Notes on Linux Disk Tools

I am setting up an old PC as a TrueNAS replication target to back up data on my drive array. Fitting a modern SSD into the box was only part of the challenge, I need an SSD to put in it. This is a problem easily solved with money because I don't need a big system drive for this task, and we live in an era of 256GB SSDs on sale for under $20.(*) But where's the fun in that? I already have some old and small SSDs, I just need to do a bit of musical chairs to free one up.
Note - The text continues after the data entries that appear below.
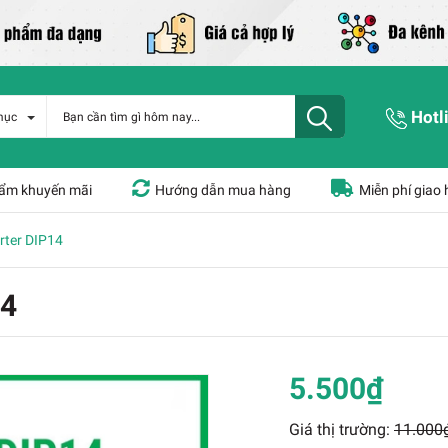
Hotl
mục
ẩm khuyến mãi
Hướng dẫn mua hàng
Miễn phí giao
rter DIP14
14
5.500₫
Giá thị trường:
11.000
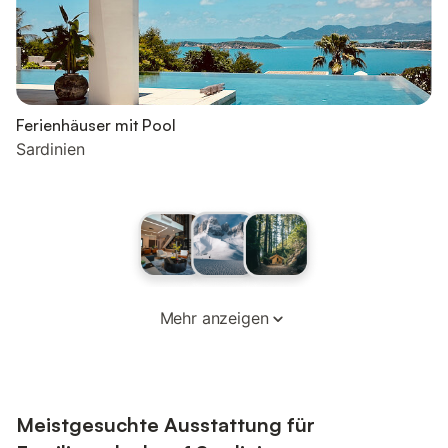
Ferienhäuser mit Pool
Sardinien
Mehr anzeigen
Meistgesuchte Ausstattung für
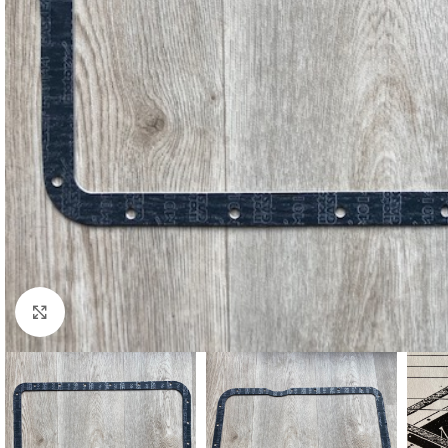
Cliquez pour agrandir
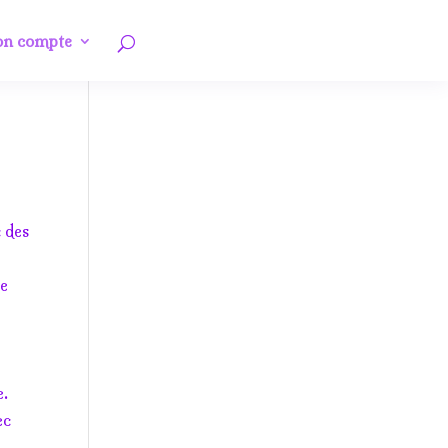
n compte
 des
ue
e.
ec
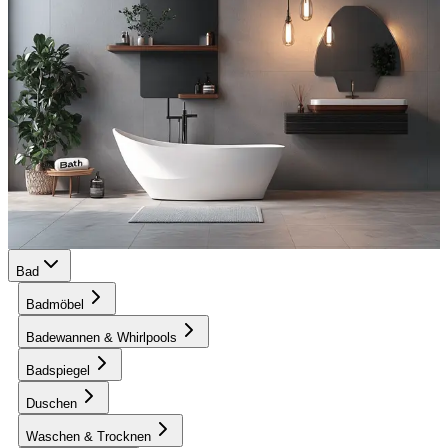
Bad
Badmöbel
Badewannen & Whirlpools
Badspiegel
Duschen
Waschen & Trocknen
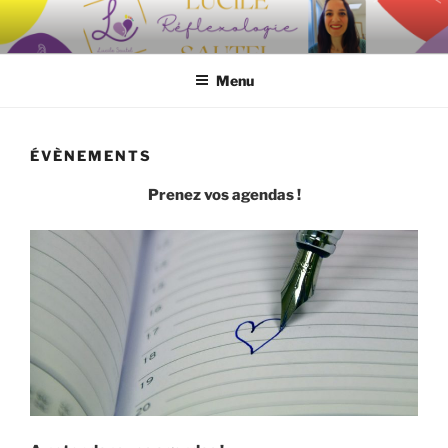
Aller
au
contenu
Menu
principal
ÉVÈNEMENTS
Prenez vos agendas !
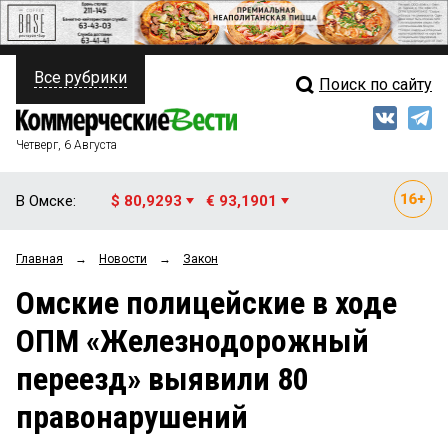
Все рубрики
Поиск по сайту
ПОЛИТИКА
Свежий выпуск
Медиа
ФИНАНСЫ
Четверг, 6 Августа
Кто есть кто
НЕДВИЖИМОСТЬ
В Омске:
$ 80,9293
€ 93,1901
Интервью
БИЗНЕС
Главная
→
Новости
→
Закон
Мнения
ОБЩЕСТВО
Омские полицейские в ходе
Рейтинги
ЗАКОН
ОПМ «Железнодорожный
Блоги
НОВОСТИ КОМПАНИЙ
переезд» выявили 80
Архив
ПРОИСШЕСТВИЯ
правонарушений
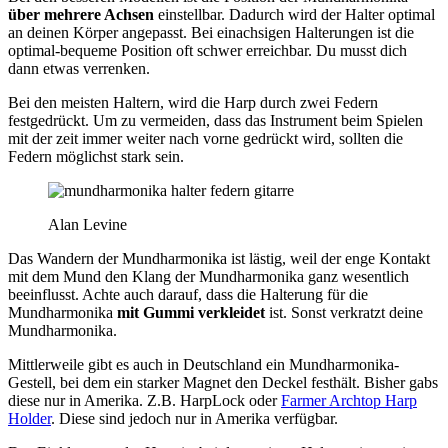
über mehrere Achsen
einstellbar. Dadurch wird der Halter optimal
an deinen Körper angepasst. Bei einachsigen Halterungen ist die
optimal-bequeme Position oft schwer erreichbar. Du musst dich
dann etwas verrenken.
Bei den meisten Haltern, wird die Harp durch zwei Federn
festgedrückt. Um zu vermeiden, dass das Instrument beim Spielen
mit der zeit immer weiter nach vorne gedrückt wird, sollten die
Federn möglichst stark sein.
Alan Levine
Das Wandern der Mundharmonika ist lästig, weil der enge Kontakt
mit dem Mund den Klang der Mundharmonika ganz wesentlich
beeinflusst. Achte auch darauf, dass die Halterung für die
Mundharmonika
mit Gummi verkleidet
ist. Sonst verkratzt deine
Mundharmonika.
Mittlerweile gibt es auch in Deutschland ein Mundharmonika-
Gestell, bei dem ein starker Magnet den Deckel festhält. Bisher gabs
diese nur in Amerika. Z.B. HarpLock oder
Farmer Archtop Harp
Holder
. Diese sind jedoch nur in Amerika verfügbar.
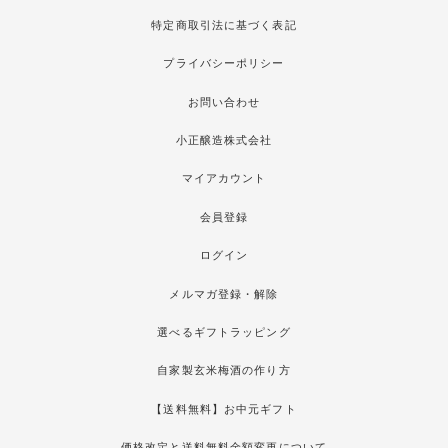
特定商取引法に基づく表記
プライバシーポリシー
お問い合わせ
小正醸造株式会社
マイアカウント
会員登録
ログイン
メルマガ登録・解除
選べるギフトラッピング
自家製玄米梅酒の作り方
【送料無料】お中元ギフト
価格改定と送料無料金額変更について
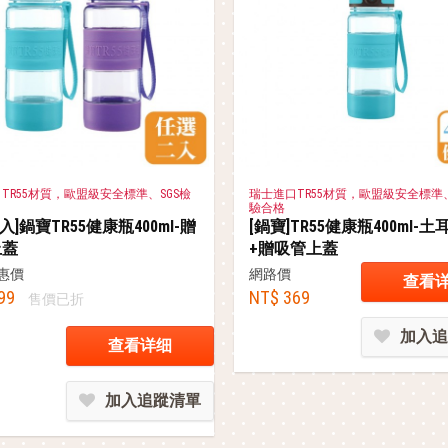
TR55材質，歐盟級安全標準、SGS檢
瑞士進口TR55材質，歐盟級安全標準、
驗合格
入]鍋寶TR55健康瓶400ml-贈
[鍋寶]TR55健康瓶400ml-
上蓋
+贈吸管上蓋
惠價
網路價
查看
99
NT$ 369
售價已折
加入追
查看详细
加入追蹤清單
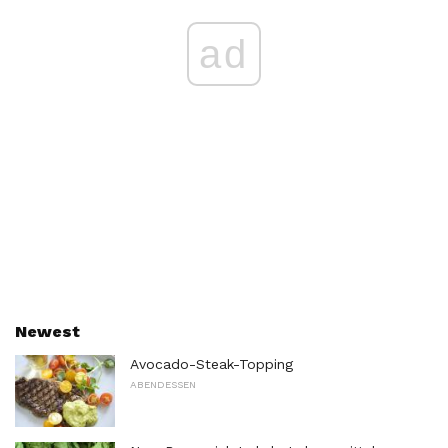
ad
Newest
Avocado-Steak-Topping
ABENDESSEN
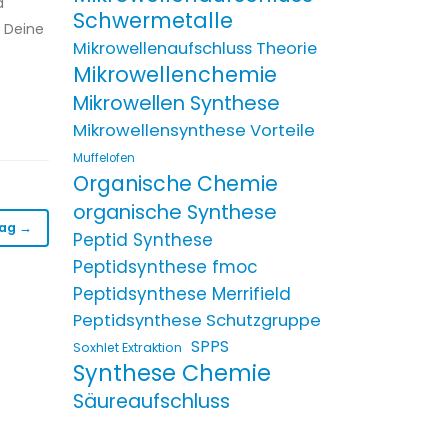
d
Schwermetalle
 Deine
Mikrowellenaufschluss Theorie
Mikrowellenchemie
Mikrowellen Synthese
Mikrowellensynthese Vorteile
Muffelofen
Organische Chemie
organische Synthese
rag →
Peptid Synthese
Peptidsynthese fmoc
Peptidsynthese Merrifield
Peptidsynthese Schutzgruppe
SPPS
Soxhlet Extraktion
Synthese Chemie
Säureaufschluss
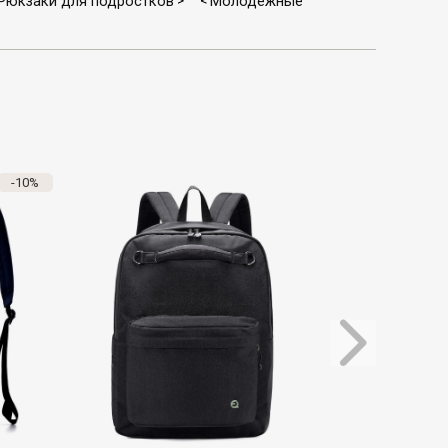
Рюкзаки для подростков
Молодежные
>
<
-10%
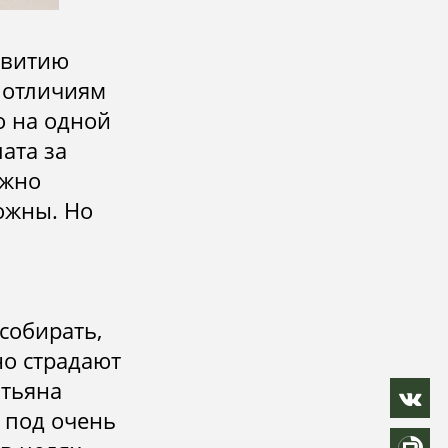
звитию
и отличиям
 на одной
ата за
ужно
ожны. Но
собирать,
но страдают
атьяна
 под очень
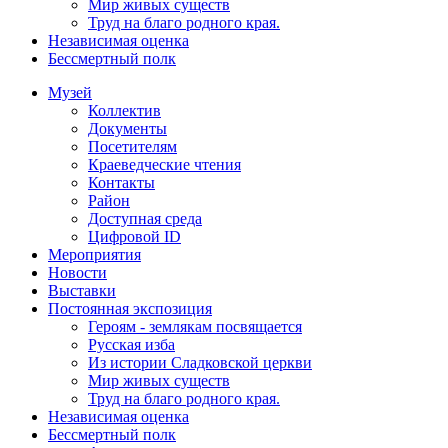
Мир живых существ
Труд на благо родного края.
Независимая оценка
Бессмертный полк
Музей
Коллектив
Документы
Посетителям
Краеведческие чтения
Контакты
Район
Доступная среда
Цифровой ID
Мероприятия
Новости
Выставки
Постоянная экспозиция
Героям - землякам посвящается
Русская изба
Из истории Сладковской церкви
Мир живых существ
Труд на благо родного края.
Независимая оценка
Бессмертный полк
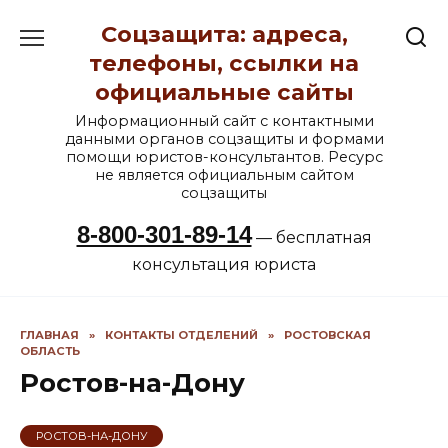
Перейти
Соцзащита: адреса,
к
содержанию
телефоны, ссылки на
официальные сайты
Информационный сайт с контактными
данными органов соцзащиты и формами
помощи юристов-консультантов. Ресурс
не является официальным сайтом
соцзащиты
8-800-301-89-14
— бесплатная
консультация юриста
ГЛАВНАЯ
»
КОНТАКТЫ ОТДЕЛЕНИЙ
»
РОСТОВСКАЯ
ОБЛАСТЬ
Ростов-на-Дону
РОСТОВ-НА-ДОНУ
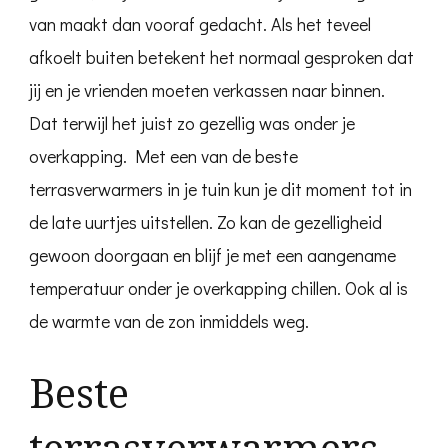
van maakt dan vooraf gedacht. Als het teveel
afkoelt buiten betekent het normaal gesproken dat
jij en je vrienden moeten verkassen naar binnen.
Dat terwijl het juist zo gezellig was onder je
overkapping. Met een van de beste
terrasverwarmers in je tuin kun je dit moment tot in
de late uurtjes uitstellen. Zo kan de gezelligheid
gewoon doorgaan en blijf je met een aangename
temperatuur onder je overkapping chillen. Ook al is
de warmte van de zon inmiddels weg.
Beste
terrasverwarmers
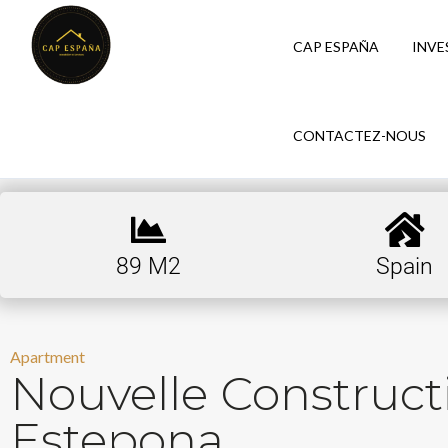
CAP ESPAÑA
INVE
CONTACTEZ-NOUS
89 M2
Spain
Apartment
Nouvelle Construc
Estepona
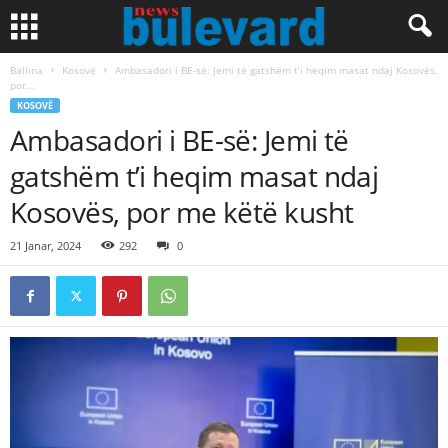
Ballina
Kosovë
Ambasadori i BE-së: Jemi të gatshëm t’i heqim masat ndaj Kosovës,
por...
KOSOVË
Ambasadori i BE-së: Jemi të
gatshëm t’i heqim masat ndaj
Kosovës, por me këtë kusht
21 Janar, 2024
292
0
These small drives are running various machines in my hoard of old PC hardware. 64-bit capable machines run Ubuntu LTS and 32-bit only hardware running Raspberry Pi Desktop. Historically they were quite... disposable, in the sense that I usually wipe the system and start fresh whenever I want to repurpose them. This time is different: one of these is currently a print server, turning my old Canon imageCLASS D550 laser printer into a network-connected printer. Getting Canon's Linux driver up and running on this old printer was a miserable experience. Canon has since updated imageCLASS D550 Linux driver so things might be better now, but I didn't want to risk repeating that experience. Instead of wiping a disk and starting fresh, I took this as an opportunity to learn and practice Linux disk administration tools.

Clonezilla

My first attempt tried using Clonezilla Live to move my print server from one drive to another. This failed with errors that scrolled by too fast for me to read. I rediscovered the "Scroll Lock" key on my keyboard to pause text scrolling so I could read the errors: partition table information was expected by one stage of the tool but was missing from a file created by an earlier stage of the tool. I have no idea how to resolve that. Time to try something else.

dd

I decided it was long overdue for me to learn and practice using the Linux disk tool dd. My primary reference is Arch Linux Wiki page for dd. It's a powerful tool with many options, but I didn't need anything fancy for my introduction. I just wanted to directly copy from one drive to another (larger) drive. To list all of my install storage drives, I knew about fdisk -l but this time I also learned of lsblk which doesn't require entering the root password before listing all block storage device names and their capacities. Once I figured out the name of the source (/dev/sdc) and the destination (/dev/sde) I could perform a direct copy:

sudo dd if=/dev/sdc of=/dev/sde bs=512K status=progress

The "bs" parameter is "block size" and apparently the ideal value varies depending on hardware capabilities. But it defaults to 512 bytes for historical reasons and that's apparently far too small for modern hardware. I bumped it up several orders of magnitude to 512 kilobytes without really understanding the tradeoffs involved. "status=progress" prints the occasional status report so I know the process is ongoing, as it can take some time to complete.

gparted

After the successful copy, I wanted to extend the partition so my print server can take advantage of new space. Resizing the partition with Ubuntu's "disks" app failed with an error message "Unable to satisfy all constraints on the partition." Fortunately, gparted had no such complaints, and my print server was back up and running with more elbow room.

Back to dd

Before I erase the smaller drive, though, I thought I would try making a disk image backup of it. If Canon driver installation were painless, I would not have bothered. In case of SSD failure, I would replace the drive and reinstall Ubuntu and set up a new print server. But Canon driver installation was painful, and I wanted an image to restore if needed. I went about looking for how to create a disk image and in the Linux world of "everything is a file" I was not too surprised to find it's a matter of using a file name (~/canonserver.img) instead of device name (/dev/sde) for dd output.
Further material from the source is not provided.